While remarkable progresses have been made in the healthcare domain, many challenges and open questions remain. The first obstacle is that in order to prevent information leakage, sensitive medical data needs to be encrypted before outsourcing to the cloud, which make the effective data utilization becomes a big challenge. The second challenge is that unlike

other data sources, medical data is highly ambiguous and noise, which make it difficult to generate predictive clinical models for real-world applications. The third obstacle is that it is hard to gather a large collection of high quality clinical data since institutions or hospitals may not be interested in sharing their useful data and healthcare related information also various from different data sources.
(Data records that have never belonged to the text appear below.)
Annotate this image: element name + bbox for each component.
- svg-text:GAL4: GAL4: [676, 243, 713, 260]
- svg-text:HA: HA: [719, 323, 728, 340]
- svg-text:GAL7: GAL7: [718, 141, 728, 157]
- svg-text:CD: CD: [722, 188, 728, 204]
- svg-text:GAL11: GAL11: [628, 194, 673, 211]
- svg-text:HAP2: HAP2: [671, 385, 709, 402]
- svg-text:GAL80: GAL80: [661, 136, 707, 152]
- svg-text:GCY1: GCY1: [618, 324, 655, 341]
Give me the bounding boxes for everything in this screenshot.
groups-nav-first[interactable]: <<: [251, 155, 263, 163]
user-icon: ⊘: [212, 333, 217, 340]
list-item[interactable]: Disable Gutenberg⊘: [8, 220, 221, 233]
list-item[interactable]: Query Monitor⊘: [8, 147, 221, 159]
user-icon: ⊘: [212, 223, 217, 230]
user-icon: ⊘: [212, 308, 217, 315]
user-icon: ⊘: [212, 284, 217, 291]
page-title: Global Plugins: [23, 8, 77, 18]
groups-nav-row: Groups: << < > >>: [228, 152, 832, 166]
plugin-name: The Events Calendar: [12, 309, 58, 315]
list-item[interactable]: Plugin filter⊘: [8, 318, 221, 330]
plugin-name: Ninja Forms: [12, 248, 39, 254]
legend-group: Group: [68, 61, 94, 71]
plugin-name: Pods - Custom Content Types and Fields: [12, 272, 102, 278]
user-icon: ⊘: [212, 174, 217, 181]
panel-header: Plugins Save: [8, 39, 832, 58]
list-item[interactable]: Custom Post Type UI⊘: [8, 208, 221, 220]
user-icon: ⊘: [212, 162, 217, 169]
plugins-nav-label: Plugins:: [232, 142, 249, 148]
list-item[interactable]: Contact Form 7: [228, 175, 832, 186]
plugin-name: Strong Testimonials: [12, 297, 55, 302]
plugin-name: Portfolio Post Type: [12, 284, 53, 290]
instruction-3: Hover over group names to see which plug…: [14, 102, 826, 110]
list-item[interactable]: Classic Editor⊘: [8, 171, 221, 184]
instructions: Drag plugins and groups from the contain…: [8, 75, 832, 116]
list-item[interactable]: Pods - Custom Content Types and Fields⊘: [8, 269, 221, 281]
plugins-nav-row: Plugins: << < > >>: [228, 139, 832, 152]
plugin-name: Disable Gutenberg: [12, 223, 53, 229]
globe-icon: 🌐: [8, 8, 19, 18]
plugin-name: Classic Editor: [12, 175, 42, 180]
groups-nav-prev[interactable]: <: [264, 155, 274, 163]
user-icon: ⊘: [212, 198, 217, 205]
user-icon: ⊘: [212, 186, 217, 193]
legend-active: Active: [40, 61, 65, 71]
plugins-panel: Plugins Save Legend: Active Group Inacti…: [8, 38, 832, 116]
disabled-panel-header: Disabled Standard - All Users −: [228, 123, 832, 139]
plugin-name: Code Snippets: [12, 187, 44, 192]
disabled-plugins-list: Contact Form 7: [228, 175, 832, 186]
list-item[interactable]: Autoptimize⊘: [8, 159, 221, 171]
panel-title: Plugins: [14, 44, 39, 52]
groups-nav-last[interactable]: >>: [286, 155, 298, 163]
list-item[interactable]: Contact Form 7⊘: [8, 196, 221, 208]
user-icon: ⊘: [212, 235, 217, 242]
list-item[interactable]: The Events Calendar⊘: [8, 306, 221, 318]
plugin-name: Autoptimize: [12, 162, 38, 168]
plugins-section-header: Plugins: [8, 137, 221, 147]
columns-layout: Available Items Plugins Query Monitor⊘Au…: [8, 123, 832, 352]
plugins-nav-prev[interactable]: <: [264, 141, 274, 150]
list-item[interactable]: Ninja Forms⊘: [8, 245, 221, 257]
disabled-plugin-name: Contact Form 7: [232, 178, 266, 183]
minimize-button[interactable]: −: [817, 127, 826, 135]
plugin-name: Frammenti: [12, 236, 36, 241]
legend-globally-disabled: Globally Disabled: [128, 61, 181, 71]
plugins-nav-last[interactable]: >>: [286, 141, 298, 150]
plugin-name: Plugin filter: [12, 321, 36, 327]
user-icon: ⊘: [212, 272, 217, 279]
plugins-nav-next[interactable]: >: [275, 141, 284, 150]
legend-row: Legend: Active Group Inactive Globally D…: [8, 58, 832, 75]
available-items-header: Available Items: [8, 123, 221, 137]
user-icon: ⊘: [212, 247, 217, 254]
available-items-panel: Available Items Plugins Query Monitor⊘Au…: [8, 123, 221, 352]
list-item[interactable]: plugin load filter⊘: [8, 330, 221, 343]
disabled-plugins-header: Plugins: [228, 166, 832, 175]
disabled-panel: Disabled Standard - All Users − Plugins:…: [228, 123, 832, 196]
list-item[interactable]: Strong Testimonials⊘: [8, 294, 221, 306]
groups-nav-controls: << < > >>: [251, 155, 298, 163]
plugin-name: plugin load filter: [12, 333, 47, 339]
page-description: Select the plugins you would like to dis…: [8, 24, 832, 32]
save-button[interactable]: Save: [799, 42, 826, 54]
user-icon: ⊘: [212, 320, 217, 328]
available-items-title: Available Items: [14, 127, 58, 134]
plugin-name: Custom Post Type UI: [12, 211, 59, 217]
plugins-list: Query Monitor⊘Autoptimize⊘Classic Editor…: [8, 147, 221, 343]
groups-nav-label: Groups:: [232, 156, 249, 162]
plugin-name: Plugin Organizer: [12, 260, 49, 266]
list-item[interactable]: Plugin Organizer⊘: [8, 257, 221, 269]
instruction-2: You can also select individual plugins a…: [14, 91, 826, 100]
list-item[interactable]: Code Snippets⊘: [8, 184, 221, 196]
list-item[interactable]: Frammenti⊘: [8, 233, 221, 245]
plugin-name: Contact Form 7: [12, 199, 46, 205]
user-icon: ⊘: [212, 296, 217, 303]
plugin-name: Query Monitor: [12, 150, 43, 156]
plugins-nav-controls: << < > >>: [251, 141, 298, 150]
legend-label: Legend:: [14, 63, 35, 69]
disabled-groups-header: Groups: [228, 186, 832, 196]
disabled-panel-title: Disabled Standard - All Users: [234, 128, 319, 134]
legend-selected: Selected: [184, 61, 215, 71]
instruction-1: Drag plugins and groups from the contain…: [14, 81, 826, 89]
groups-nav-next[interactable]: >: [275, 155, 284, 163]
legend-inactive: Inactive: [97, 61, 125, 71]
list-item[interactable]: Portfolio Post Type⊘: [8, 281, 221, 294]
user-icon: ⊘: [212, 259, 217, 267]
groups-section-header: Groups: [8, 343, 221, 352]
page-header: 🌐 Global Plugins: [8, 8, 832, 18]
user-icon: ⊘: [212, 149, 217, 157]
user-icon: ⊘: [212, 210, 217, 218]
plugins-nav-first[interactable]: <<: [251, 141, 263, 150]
Last but not least, most machine learning models only provide predictions without explanations, which prevent medical personnel and patients from adopting such healthcare learning systems. Finally, despite the efficiency of machine learning systems and their outstanding prediction performance, it is still a risk to reuse pre- trained models since most machine learning models that are contributed and maintained by third parties lack proper checking to ensure that they are robust to various adversarial attacks.

In this thesis, we address those challenges by designing an accurate and secure per- sonalized cloud-assisted healthcare system, which allows patients to conduct searches for disease diagnosis based on their own personalized profiles. In terms of methodologies, the summaries of this thesis can be described as follows:

• In Chapter2, we have proposed a Privacy-Preserving Disease Treatment, Complication Prediction Scheme (PDTCPS), which allows users to conduct privacy-aware searches for health related questions based on their individual profiles and lab tests results. Our design also allows healthcare providers and the public cloud to collectively gen- erate aggregated training models to diagnose diseases, predict complications and offer possible treatment options. In addition, to enrich search functionality and protect the clients’ privacy, we also design an encrypte index tree, which can support fuzzy keyword search and query unlinkability. Moreover, PDTCPS also hides access pat- terns and hence addresses the security threat via exposing access patterns in existing searchable encryption schemes.

• In Chapter3, we have proposed useful learning models for Amyotrophic Lateral Scle- rosis (ALS), Right Heart Catheterization (RHC) and Depression Disorder Relapse (STAR*D) predictions, which can be used to aid efficient clinical care. We also de- sign an incentive mechanism (IHESS) to encourage participants to share their more

truthful and high quality medical data so that aggregated training models can yield high accuracy.

• In Chapter4, we first design a medical knowledge extraction framework to collect useful data from multiple sources to produce an aggregated dataset, which can be used to generate comprehensive medical diagnosis models. Then, we propose a deep learning based medical diagnosis system (DL-MDS), which allows authorized users to conduct searches for medical diagnosis based on their personalized queries.

• In Chapter5, we have presented two potential attacks: (i) an adversarial samples attack, (ii) a new weights adjustment attack approach, which can force a RNN-based learning model to make wrong predictions. We also propose low-cost detection and defense mechanisms to defend against such adversarial attacks.

For all the schemes we have designed above, we conduct extensive experiments using both synthetic and real-world datasets to validate the feasibility and practicality of our proposed methods.